I have a dataset which looks like this:
date, brandname, status, case number
2017-01-01, x1, closed, 12345
2017-01-01, x2, closed, 12345
2017-01-01, x3, closed, 12345
2017-01-02, x4, open, 7864
2017-01-03, x5, open, 78642
...
There can be double dates and there can be gaps between dates (missing days)
Per day I want to count the number of rows (cases) that have occurred in the past 30 days.

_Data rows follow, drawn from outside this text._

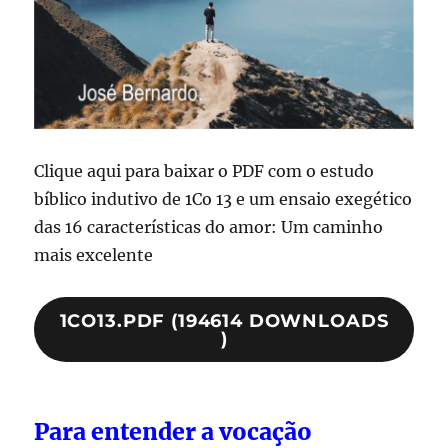
Clique aqui para baixar o PDF com o estudo
bíblico indutivo de 1Co 13 e um ensaio exegético
das 16 características do amor: Um caminho
mais excelente
1CO13.PDF (194614 DOWNLOADS
)
Para entender a vocação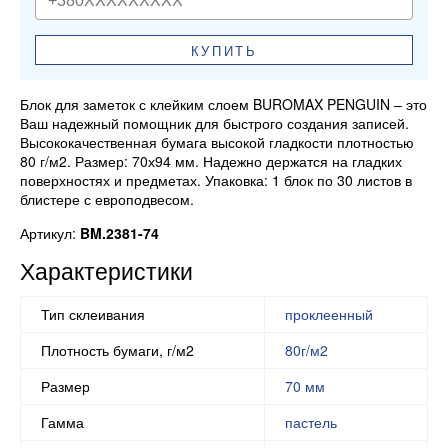
КУПИТЬ
Блок для заметок с клейким слоем BUROMAX PENGUIN – это
Ваш надежный помощник для быстрого создания записей.
Высококачественная бумага высокой гладкости плотностью
80 г/м2. Размер: 70х94 мм. Надежно держатся на гладких
поверхностях и предметах. Упаковка: 1 блок по 30 листов в
блистере с европодвесом.
Артикул:
BM.2381-74
Характеристики
Тип склеивания
проклеенный
Плотность бумаги, г/м2
80г/м2
Размер
70 мм
Гамма
пастель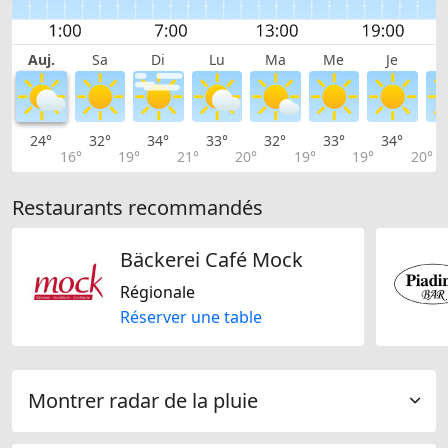
Auj.
Sa
Di
Lu
Ma
Me
Je
24°
32°
34°
33°
32°
33°
34°
3
16°
19°
21°
20°
19°
19°
20°
Restaurants recommandés
Bäckerei Café Mock
Régionale
Réserver une table
Montrer radar de la pluie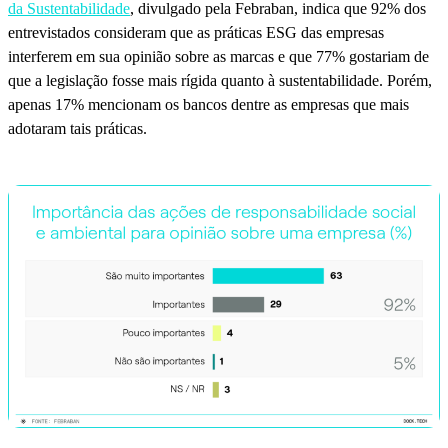
da Sustentabilidade
, divulgado pela Febraban, indica que 92% dos
entrevistados consideram que as práticas ESG das empresas
interferem em sua opinião sobre as marcas e que 77% gostariam de
que a legislação fosse mais rígida quanto à sustentabilidade. Porém,
apenas 17% mencionam os bancos dentre as empresas que mais
adotaram tais práticas.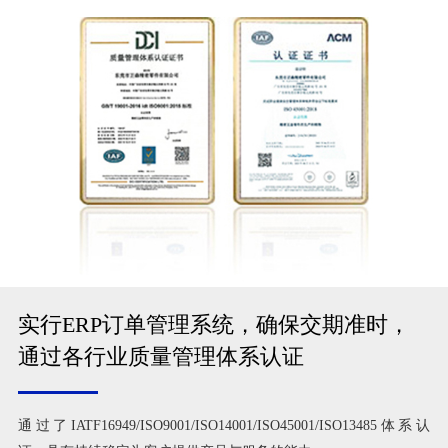
实行ERP订单管理系统，确保交期准时，
通过各行业质量管理体系认证
通过了IATF16949/ISO9001/ISO14001/ISO45001/ISO13485体系认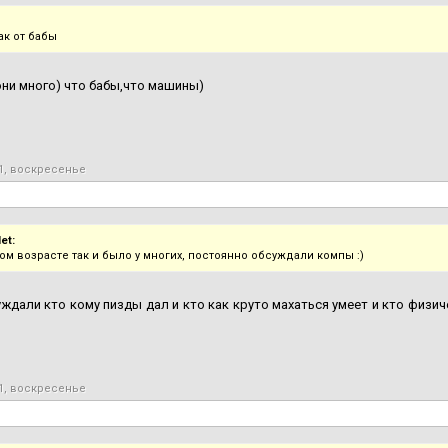
ак от бабы
они много) что бабы,что машины)
1, воскресенье
et:
ом возрасте так и было у многих, постоянно обсуждали компы :)
уждали кто кому пизды дал и кто как круто махаться умеет и кто физиче
1, воскресенье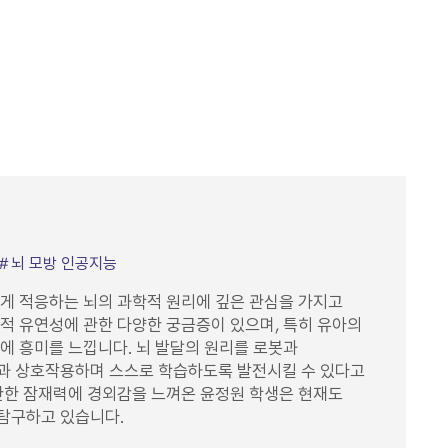
뇌 모방 인공지능
게 적응하는 뇌의 과학적 원리에 깊은 관심을 가지고
적 유연성에 관한 다양한 궁금증이 있으며, 특히 유아의
에 흥미를 느낍니다. 뇌 발달의 원리를 로봇과
과 상호작용하며 스스로 학습하도록 발전시킬 수 있다고
한한 잠재력에 경외감을 느껴온 윤정원 학생은 현재도
탐구하고 있습니다.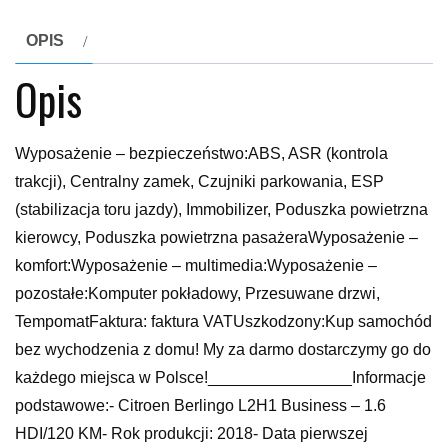
OPIS
Opis
Wyposażenie – bezpieczeństwo:ABS, ASR (kontrola
trakcji), Centralny zamek, Czujniki parkowania, ESP
(stabilizacja toru jazdy), Immobilizer, Poduszka powietrzna
kierowcy, Poduszka powietrzna pasażeraWyposażenie –
komfort:Wyposażenie – multimedia:Wyposażenie –
pozostałe:Komputer pokładowy, Przesuwane drzwi,
TempomatFaktura: faktura VATUszkodzony:Kup samochód
bez wychodzenia z domu! My za darmo dostarczymy go do
każdego miejsca w Polsce!________________Informacje
podstawowe:- Citroen Berlingo L2H1 Business – 1.6
HDI/120 KM- Rok produkcji: 2018- Data pierwszej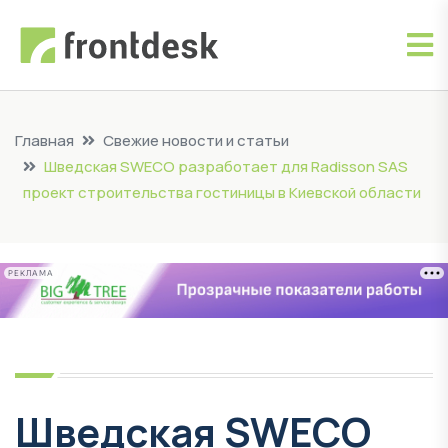
Главная
Свежие новости и статьи
Шведская SWECO разработает для Radisson SAS
проект строительства гостиницы в Киевской области
РЕКЛАМА
Шведская SWECO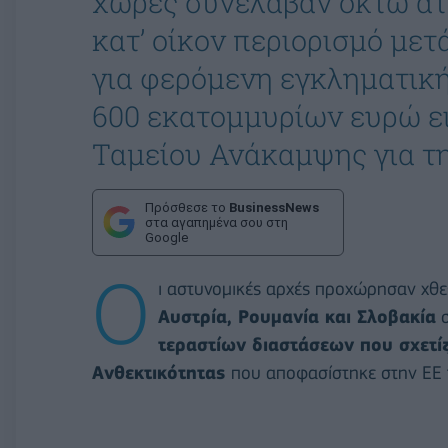
χώρες συνέλαβαν οκτώ άτο
κατ’ οίκον περιορισμό με
για φερόμενη εγκληματική
600 εκατομμυρίων ευρώ ε
Ταμείου Ανάκαμψης για τη
Πρόσθεσε το
BusinessNews
στα αγαπημένα σου στη
Google
Ο
ι αστυνομικές αρχές προχώρησαν χθ
Αυστρία, Ρουμανία και Σλοβακία
σ
τεραστίων διαστάσεων που σχετίζ
Ανθεκτικότητας
που αποφασίστηκε στην ΕΕ γ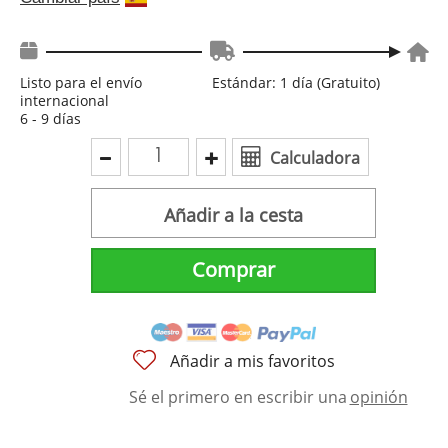
Listo para el envío
Estándar: 1 día (Gratuito)
internacional
6 - 9 días
Calculadora
Añadir a la cesta
Comprar
Añadir a mis favoritos
Sé el primero en escribir una
opinión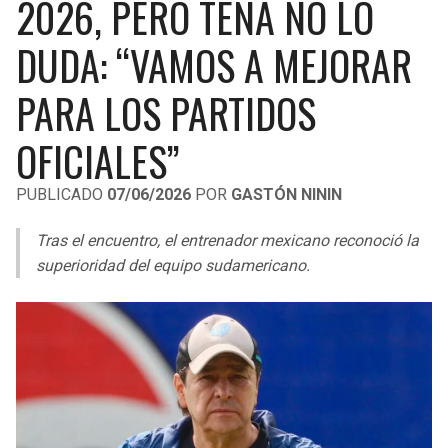
2026, PERO TENA NO LO
LIGA DE EXPANSIÓN MX
UEFA EUROPA LEAGUE
DUDA: “VAMOS A MEJORAR
RAIDERS
CAVALIERS
LEAGUES CUP
UEFA CONFERENCE LEAGUE
PARA LOS PARTIDOS
MLS
CHARGERS
PISTONS
OFICIALES”
COPA LIBERTADORES
RAVENS
PACERS
COPA SUDAMERICANA
PUBLICADO
07/06/2026
POR
GASTÓN NININ
BENGALS
BUCKS
LIGA BETPLAY
Tras el encuentro, el entrenador mexicano reconoció la
BROWNS
HAWKS
superioridad del equipo sudamericano.
OTRAS LIGAS
STEELERS
HORNETS
TEXANS
HEAT
COLTS
MAGIC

I succeeded in doing this the following way:
dataframe <-
structure(list(date = structure(c(17167, 17167, 17167, 17168,
17169), class = "Date"), brandname = c("x1", "x2", "x3", "x4",
"x5"), status = c("closed", "closed", "closed", "open", "open"
), `case number` = c(12345L, 12345L, 12345L, 7864L, 78642L)), .Names = c("date",
"brandname", "status", "case number"), row.names = c(NA, -5L), class = "data.frame")
for(i in 1:nrow(dataframe)) {
frame <- subset(dataframe, date > dataframe$date[i] - 30L &
date < dataframe$date[i])
dataframe$count[i] <- nrow(frame)
}
This gives me the exact result I need:
dataframe
date brandname status case number count
1 2017-01-01 x1 closed 12345 0
2 2017-01-01 x2 closed 12345 0
3 2017-01-01 x3 closed 12345 0
4 2017-01-02 x4 open 7864 3
5 2017-01-03 x5 open 78642 4
But I am sure there is a more efficient way of doing this. Can anyone help?